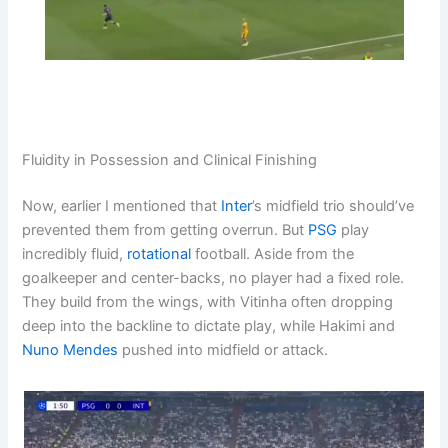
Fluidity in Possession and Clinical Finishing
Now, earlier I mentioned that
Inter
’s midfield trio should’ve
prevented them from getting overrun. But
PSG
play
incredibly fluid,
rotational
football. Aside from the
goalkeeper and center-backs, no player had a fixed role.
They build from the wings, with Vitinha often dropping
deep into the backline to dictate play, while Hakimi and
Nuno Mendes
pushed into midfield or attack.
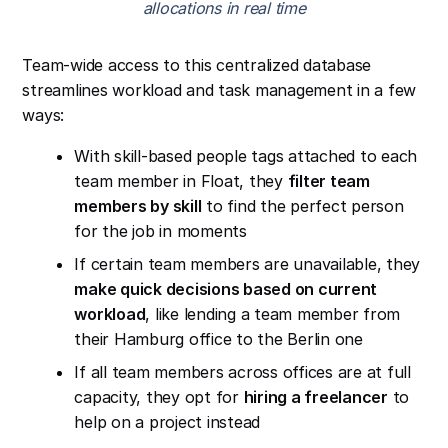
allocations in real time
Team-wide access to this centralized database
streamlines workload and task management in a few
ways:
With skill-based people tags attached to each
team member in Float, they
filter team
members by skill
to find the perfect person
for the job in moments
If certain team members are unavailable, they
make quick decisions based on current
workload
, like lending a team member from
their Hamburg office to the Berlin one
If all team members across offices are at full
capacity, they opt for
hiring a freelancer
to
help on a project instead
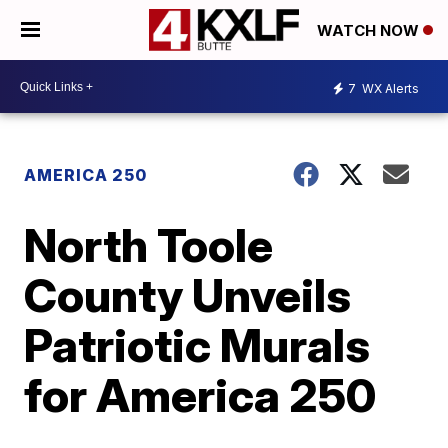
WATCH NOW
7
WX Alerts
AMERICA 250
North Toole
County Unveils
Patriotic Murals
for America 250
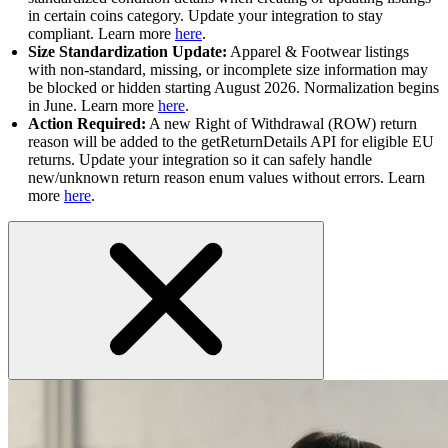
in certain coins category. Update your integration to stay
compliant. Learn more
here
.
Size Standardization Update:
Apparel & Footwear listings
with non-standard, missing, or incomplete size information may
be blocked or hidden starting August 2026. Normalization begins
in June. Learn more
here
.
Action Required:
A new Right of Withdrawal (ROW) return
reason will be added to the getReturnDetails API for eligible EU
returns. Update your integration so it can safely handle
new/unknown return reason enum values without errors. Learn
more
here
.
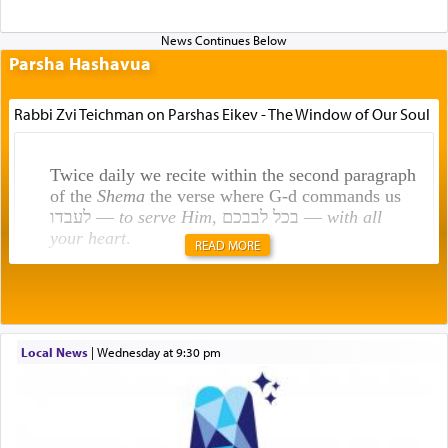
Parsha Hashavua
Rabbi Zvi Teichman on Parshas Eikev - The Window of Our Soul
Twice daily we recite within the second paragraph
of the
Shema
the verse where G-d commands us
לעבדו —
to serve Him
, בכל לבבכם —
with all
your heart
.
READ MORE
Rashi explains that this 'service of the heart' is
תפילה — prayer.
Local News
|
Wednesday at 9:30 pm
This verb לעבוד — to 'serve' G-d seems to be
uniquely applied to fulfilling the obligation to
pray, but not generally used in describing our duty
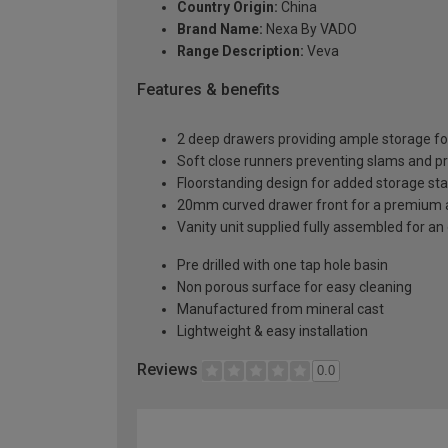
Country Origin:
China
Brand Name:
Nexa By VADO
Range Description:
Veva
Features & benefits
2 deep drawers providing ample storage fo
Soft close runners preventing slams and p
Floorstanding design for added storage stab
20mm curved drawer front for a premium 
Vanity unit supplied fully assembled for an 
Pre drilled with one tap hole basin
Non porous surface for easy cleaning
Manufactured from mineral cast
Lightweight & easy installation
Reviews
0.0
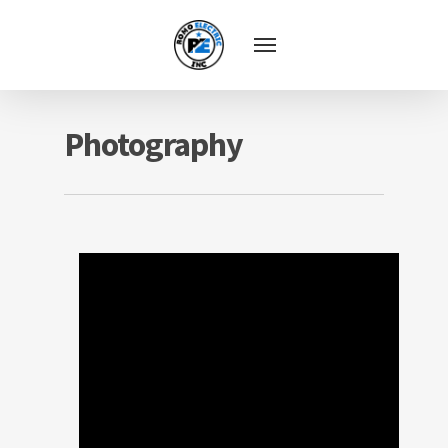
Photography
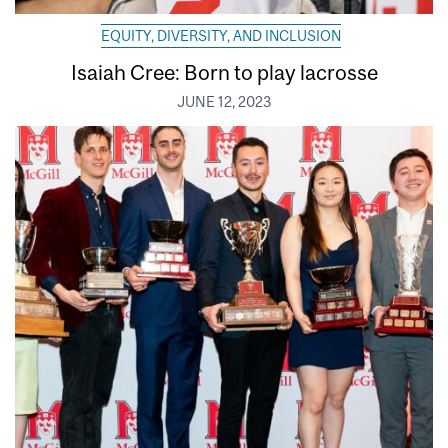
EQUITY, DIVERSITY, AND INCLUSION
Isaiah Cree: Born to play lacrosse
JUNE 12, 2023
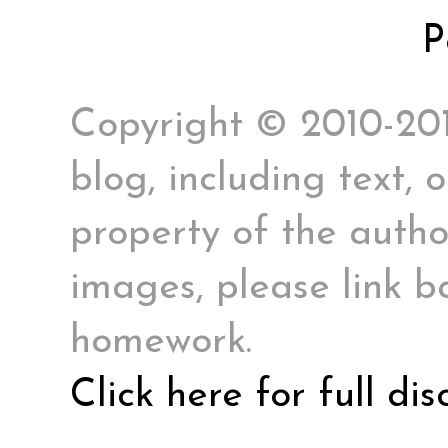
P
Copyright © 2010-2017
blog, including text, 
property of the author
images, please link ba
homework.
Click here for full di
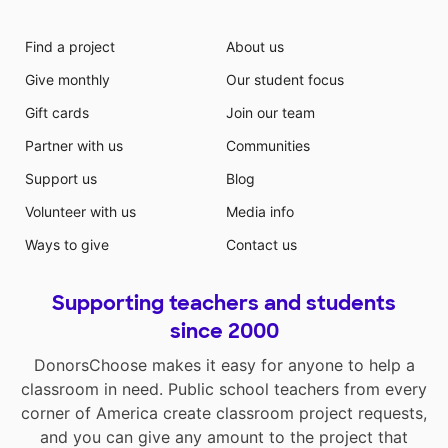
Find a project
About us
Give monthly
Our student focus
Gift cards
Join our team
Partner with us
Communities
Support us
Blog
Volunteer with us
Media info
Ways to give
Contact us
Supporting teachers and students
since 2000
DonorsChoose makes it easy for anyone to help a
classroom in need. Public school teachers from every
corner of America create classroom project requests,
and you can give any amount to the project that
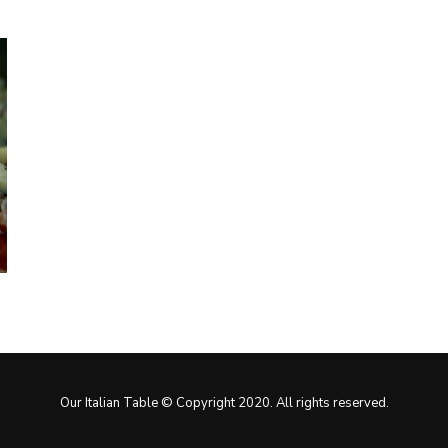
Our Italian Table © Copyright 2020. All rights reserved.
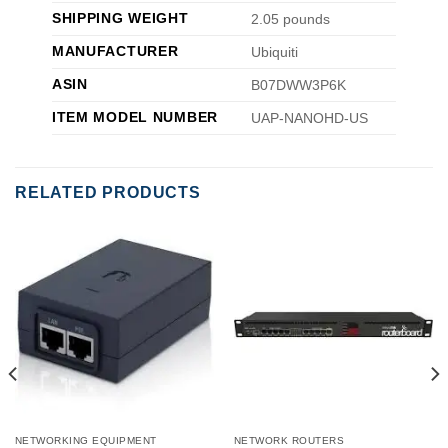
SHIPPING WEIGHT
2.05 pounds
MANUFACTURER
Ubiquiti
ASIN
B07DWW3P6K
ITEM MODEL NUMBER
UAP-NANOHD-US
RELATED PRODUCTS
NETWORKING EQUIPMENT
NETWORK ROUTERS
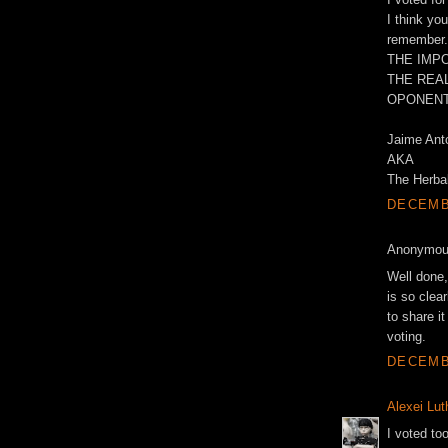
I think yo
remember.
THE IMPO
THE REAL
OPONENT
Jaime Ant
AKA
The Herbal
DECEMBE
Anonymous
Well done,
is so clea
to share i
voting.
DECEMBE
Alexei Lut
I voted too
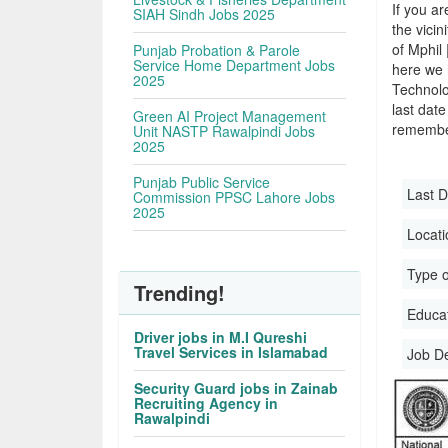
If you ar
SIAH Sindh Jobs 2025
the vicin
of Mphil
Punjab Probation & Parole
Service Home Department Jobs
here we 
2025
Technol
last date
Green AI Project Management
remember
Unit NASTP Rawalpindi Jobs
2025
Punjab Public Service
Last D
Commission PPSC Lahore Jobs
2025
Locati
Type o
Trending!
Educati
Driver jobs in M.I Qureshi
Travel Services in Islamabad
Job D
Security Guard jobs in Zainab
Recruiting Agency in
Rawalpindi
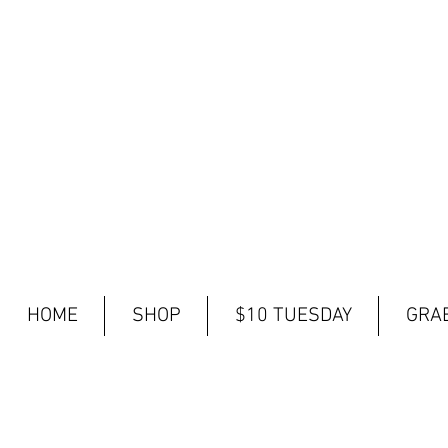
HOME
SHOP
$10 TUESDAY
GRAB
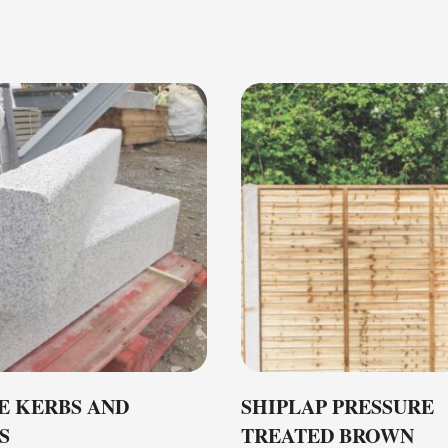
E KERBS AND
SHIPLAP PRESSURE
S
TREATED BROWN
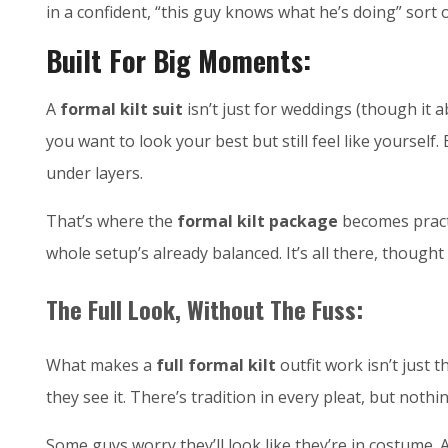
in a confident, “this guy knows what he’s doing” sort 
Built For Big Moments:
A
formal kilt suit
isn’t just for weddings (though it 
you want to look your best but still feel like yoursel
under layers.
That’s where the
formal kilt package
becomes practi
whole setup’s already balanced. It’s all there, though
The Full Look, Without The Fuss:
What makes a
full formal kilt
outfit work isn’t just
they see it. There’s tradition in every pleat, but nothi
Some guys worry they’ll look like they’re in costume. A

======

◆ **WHAT IS REQUIRED**:
In the entries above, which lines run from the one with "SIAH Sindh Jobs 2025" up to and including the one with "outfit work isn’t just"? Write them out exactly, without the pictures.

◆ **ANSWER BOX**:
SIAH Sindh Jobs 2025
the vicin
of Mphil
Punjab Probation & Parole
Service Home Department Jobs
here we 
2025
Technol
last date
Green AI Project Management
remember
Unit NASTP Rawalpindi Jobs
2025
Punjab Public Service
Last D
Commission PPSC Lahore Jobs
2025
Locati
Type o
Trending!
Educati
Driver jobs in M.I Qureshi
Travel Services in Islamabad
Job D
Security Guard jobs in Zainab
Recruiting Agency in
Rawalpindi
HOME
SHOP
$10 TUESDAY
GRAB
E KERBS AND
SHIPLAP PRESSURE
S
TREATED BROWN
in a confident, “this guy knows what he’s doing” sort 
Built For Big Moments:
A
formal kilt suit
isn’t just for weddings (though it 
you want to look your best but still feel like yoursel
under layers.
That’s where the
formal kilt package
becomes practi
whole setup’s already balanced. It’s all there, though
The Full Look, Without The Fuss:
What makes a
full formal kilt
outfit work isn’t just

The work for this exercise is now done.